The relative uncertainties of the NIST SRM 927e and avidin protein mass fractions were 3.1% and 9.2%, respectively (see ESI, Table S3). The uncertainty of every single measurement was for both proteins higher than the standard deviation of all measurements. The uncertainty of a single measurement of the NIST SRM was considerably lower (2.6%) than that of avidin (8.3%). The individual uncertainty contributors for NIST SRM 927e are shown in the ESI (Fig. S1) and for avidin in Fig. 2. The main uncertainty contributors for the NIST SRM are tabulated values for Rx and xx,b, because the quantities are given as intervals, and uncertainties were determined as rectangular functions of these intervals. Measuring the isotope ratio of the sample Rx improved the uncertainty of the NIST SRM to 1.8% instead of 2.6% when using tabulated data for Rx. For avidin, the highest uncertainty contributors were the molar mass of the protein M and the mass of dissolved protein m. The molar mass was taken from the Uniprot database with an estimated uncertainty of 5%. The mass of avidin had a high relative uncertainty due to the low amount of sample weighed in and the fixed uncertainty of the scale. Moreover, the amount of non-protein-bound sulfur in the avidin solution was much higher than in the BSA solution, resulting in a higher contribution to the uncertainty. However, the uncertainty of the amount of non-protein-bound sulfur also mainly stems from tabulated quantities (see ESI, Fig. S2). The last major uncertainty contributor is the uncertainty of the sulfur mass fraction wx(S), which mainly consists of the uncertainties of tabulated values for Rx and xx,b, and which were also the main contributors to the uncertainty of the NIST BSA protein mass fraction. Hence, besides tabulated quantities, mainly the uncertainty of the mass of avidin weighed into the solution and, to a lower extent, the amounts of sulfur in the digestion and filtration blanks influence the uncertainty of the avidin mass fraction.

Fig. 2

Contributors to the uncertainty of the avidin mass fraction. Rx(Protein, CIAAW) and xx,b(Protein, CIAAW) were

taken from tabulated data published by CIAAW. The quantities are given as intervals, and uncertainties were determined as rectangular functions of these intervals. The molar mass of avidin M(Avidin, Uniprot) was taken from the Uniprot database, and a high uncertainty of 5% was estimated for this quantity

Metrological traceability for the determined protein mass fractions was achieved by using an unbroken chain of calibrations. Figure 3 shows the calibration hierarchy for a representative NIST SRM 927e sample. NIST primary reference measurements serve as the link between the SI and the sulfur mass fraction in the primary calibrator SRM 3154. Reverse ID-ICP-MS using the primary calibrator was then applied to assign the mass fraction of 34S to the spike [22, 23]. The spike functioned as a secondary calibrator for the quantification of the sulfur mass fraction.

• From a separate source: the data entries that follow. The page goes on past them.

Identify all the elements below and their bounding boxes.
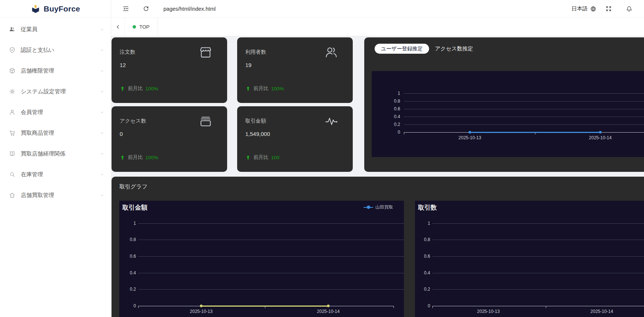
storefront-icon: [199, 45, 213, 59]
gridline: [432, 273, 644, 273]
stat-card-value: 0: [120, 131, 123, 137]
stat-card-title: 取引金額: [245, 118, 266, 124]
stat-card-title: 利用者数: [245, 49, 266, 56]
stat-card-value: 1,549,000: [245, 131, 270, 137]
gridline: [138, 223, 404, 224]
stat-card-access: アクセス数 0 前月比 100%: [112, 106, 227, 172]
stat-card-transaction-amount: 取引金額 1,549,000 前月比 100: [237, 106, 353, 172]
y-tick: 0.8: [419, 237, 430, 242]
y-tick: 0.4: [419, 270, 430, 276]
language-label: 日本語: [572, 5, 588, 12]
y-tick: 0.6: [419, 254, 430, 259]
gridline: [432, 223, 644, 224]
active-tab-dot: [133, 25, 136, 29]
gridline: [404, 101, 644, 101]
x-axis-tick: [404, 133, 404, 134]
sidebar-item-purchase-accounting[interactable]: 買取店舗経理関係: [0, 144, 111, 163]
search-icon: [9, 171, 16, 178]
chevron-down-icon: [100, 152, 104, 156]
x-axis-tick: [138, 306, 139, 308]
main-content: 注文数 12 前月比 100% 利用者数 19: [111, 36, 644, 317]
brand-box-icon: [31, 4, 40, 14]
x-tick-label: 2025-10-14: [589, 135, 611, 140]
globe-icon: [590, 6, 597, 12]
user-icon: [9, 109, 16, 116]
x-axis-tick: [432, 306, 433, 308]
data-point: [200, 305, 203, 307]
sidebar-item-employees[interactable]: 従業員: [0, 20, 111, 39]
data-point: [327, 305, 330, 307]
estimate-panel: ユーザー登録推定 アクセス数推定 1 0.8 0.6 0.4 0.2 0: [364, 37, 644, 172]
y-tick: 0.4: [125, 270, 136, 276]
cart-icon: [9, 130, 16, 136]
sidebar-item-system-settings[interactable]: システム設定管理: [0, 82, 111, 101]
sidebar-item-label: 店舗買取管理: [21, 192, 54, 199]
toggle-access-estimate[interactable]: アクセス数推定: [435, 45, 473, 52]
x-axis-tick: [265, 306, 265, 308]
sidebar-item-purchase-products[interactable]: 買取商品管理: [0, 124, 111, 142]
book-icon: [9, 150, 16, 157]
stat-card-delta: 前月比 100%: [120, 85, 158, 92]
sidebar-item-inventory[interactable]: 在庫管理: [0, 165, 111, 184]
arrow-up-icon: [120, 86, 125, 91]
brand-logo[interactable]: BuyForce: [0, 0, 111, 18]
gridline: [432, 256, 644, 257]
legend-yamada-kaitori[interactable]: 山田買取: [364, 204, 393, 210]
arrow-up-icon: [120, 155, 125, 160]
y-tick: 1: [389, 91, 400, 96]
toggle-user-registration-estimate[interactable]: ユーザー登録推定: [375, 44, 429, 54]
chevron-down-icon: [100, 69, 104, 73]
chevron-down-icon: [100, 27, 104, 31]
sidebar-collapse-button[interactable]: [122, 5, 129, 12]
sidebar-item-store-permission[interactable]: 店舗権限管理: [0, 61, 111, 80]
sidebar-item-label: 在庫管理: [21, 171, 43, 178]
stat-card-users: 利用者数 19 前月比 100%: [237, 37, 353, 103]
y-tick: 0.8: [125, 237, 136, 242]
gridline: [138, 256, 404, 257]
y-tick: 0: [125, 303, 136, 308]
chevron-down-icon: [100, 110, 104, 114]
cube-icon: [9, 67, 16, 74]
stat-card-delta: 前月比 100%: [245, 85, 284, 92]
tab-scroll-left-button[interactable]: [111, 18, 125, 36]
y-tick: 1: [125, 221, 136, 226]
x-axis-tick: [546, 306, 546, 308]
x-axis-line: [432, 306, 644, 306]
tab-bar: TOP: [111, 18, 644, 36]
sidebar-item-store-purchase[interactable]: 店舗買取管理: [0, 186, 111, 204]
stat-card-delta: 前月比 100: [245, 154, 279, 161]
x-axis-tick: [394, 306, 394, 308]
x-tick-label: 2025-10-13: [190, 309, 212, 314]
transaction-count-chart: 取引数 1 0.8 0.6 0.4 0.2 0 2025-10-13 2025-…: [415, 201, 644, 317]
y-tick: 0: [389, 130, 400, 135]
sidebar-item-label: 認証と支払い: [21, 47, 54, 54]
arrow-up-icon: [245, 86, 251, 91]
language-button[interactable]: 日本語: [572, 5, 597, 12]
y-tick: 0: [419, 303, 430, 308]
sidebar-item-auth-payment[interactable]: 認証と支払い: [0, 41, 111, 59]
y-tick: 0.6: [389, 106, 400, 111]
refresh-button[interactable]: [143, 6, 149, 12]
server-icon: [199, 114, 213, 128]
sidebar-item-members[interactable]: 会員管理: [0, 103, 111, 121]
transactions-panel: 取引グラフ 取引金額 山田買取 1 0.8 0.6 0.4 0.2 0: [112, 177, 644, 317]
y-tick: 1: [419, 221, 430, 226]
chevron-down-icon: [100, 131, 104, 135]
sidebar-item-label: システム設定管理: [21, 88, 66, 95]
y-tick: 0.4: [389, 114, 400, 119]
chevron-down-icon: [100, 90, 104, 94]
legend-label: 山田買取: [375, 204, 393, 210]
fullscreen-icon: [605, 6, 612, 12]
sidebar-item-label: 会員管理: [21, 109, 43, 116]
notifications-button[interactable]: [626, 6, 633, 12]
employees-icon: [9, 26, 16, 33]
sidebar: BuyForce 従業員 認証と支払い: [0, 0, 111, 317]
stat-card-title: 注文数: [120, 49, 135, 56]
gridline: [138, 240, 404, 240]
tab-label: TOP: [139, 24, 150, 30]
tab-top[interactable]: TOP: [125, 18, 158, 36]
users-icon: [324, 45, 338, 59]
chevron-left-icon: [115, 24, 121, 30]
fullscreen-button[interactable]: [605, 6, 612, 12]
y-tick: 0.8: [389, 99, 400, 104]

The protein mass fraction was calculated from the sulfur mass fraction and the molar mass of the protein taken from the Uniprot database. Hence, the determined protein mass fraction is traceable to the SI, establishing the complete traceability chain from the kilogram to the sample.

Fig. 3

Metrological traceability chain and calibration hierarchy according to IUPAC guidelines [46], shown on the example of BSA sample 1–1

Comparison with other protein quantification methods

The method developed here was compared with published protein quantification methods on the example of the NIST SRM 927e BSA (Table 5). For comparison, the BSA mass fraction determined by ID-ICP-MS (Table 4) was converted into mass concentration via the given density. Most of the published protein quantification methods are based on AAA, which is an established method and the gold standard in protein quantification. It requires comparatively low amounts of sample and was also used for the traceable quantification of the SRM 927e by NIST. However, AAA requires isotopically labeled amino acid standards as demonstrated by Phinney et al. [24], Wise and Watters [44], and Kinumi et al. [9], whereas ICP-MS–based methods only require an isotopically enriched inorganic spike. AAA also requires hydrolyzing the protein into its amino acids, often followed by the derivatization of amino acids prior to analysis. The optimization of hydrolysis and derivatization conditions is not trivial and may lead to bias. ICP as a (mostly) matrix independent ionization technique requires less sample preparation than AAA, and digestion improves the uncertainty but is not mandatory. Therefore, ICP-MS is a feasible alternative for traceable protein quantification. Nonetheless, AAA is advantageous in terms of pure measurement time and sample consumption. The uncertainties of the BSA concentration determined in this work are slightly higher than uncertainties reported by NIST but in the range of other published methods (see Table 5).

Table 5

Comparison of protein quantification methods applied to certified reference materials BSA 927e and 927d

Method	BSA concentration/g/L	Fraction of certified value	Relative uncertainty	Comments	Reference
Reference material NIST BSA 927e quantified
ID-ICP-MS (SF-MS)	67.3 ± 2.0	99.9%	3.6% (U, k = 2)	Traceable	This work
AAA (ID-LC–MS)	67.38 ± 1.38	100%	2.0% (U, k = 2)	Traceable, certified value by NIST, stable isotope amino acids as internal standards	Phinney, Bunk (24)
Biuret method	69.58 ± 1.30	103.3%	1.9% (U, k = 2)	Reference value by NIST, NIST 927d used as standard	Phinney, Bunk (24)
ID-ICP-MS (QQQ-MS)	67.39 ± 0.40	100.0%	0.6% (SD)		Raeve and Bianga (45)
AAAA (LC-UV)	69.11 ± 3.49	102.6%	5.0% (SD)	Derivatization free, only aromatic amino acids	Hesse and Weller (12)
ES-DMA	65.8 ± 1.6	97.7%	2.4% (SD)	Analysis of droplet entrapped oligomer formation	Li, Tan (47)
Reference material NIST BSA 927d quantified
AAA (ID-LC–MS)	65.41 ± 0.82	100%	1.3% (U, k = 2)	Traceable, certified value by NIST, stable isotope amino acids as internal standards	Wise and Watters (44)
Biuret method	70.10 ± 0.74	107.2%	1.1% (U, k = 2)	Reference value by NIST, NIST 927c used as standard	Wise and Watters (44)
AAA (ID-LC–MS)	65.4 ± 4.8	100.0%	7.3% (U, k = 2)	Traceable, stable isotope amino acids as internal standards, with pre-column derivatization	Kinumi, Ichikawa (9)
AAA (ID-LC–MS)	66.0 ± 2.4	100.9%	3.6% (U, k = 2)	Derivatization of multiple functional groups	Sakaguchi, Kinumi (48)
AAA (ID-HILIC-MS)	66.19 ± 2.6	101.2%	4.0% (U, k = 2)	Stable isotope amino acids as internal standards	Kato, Kato (11)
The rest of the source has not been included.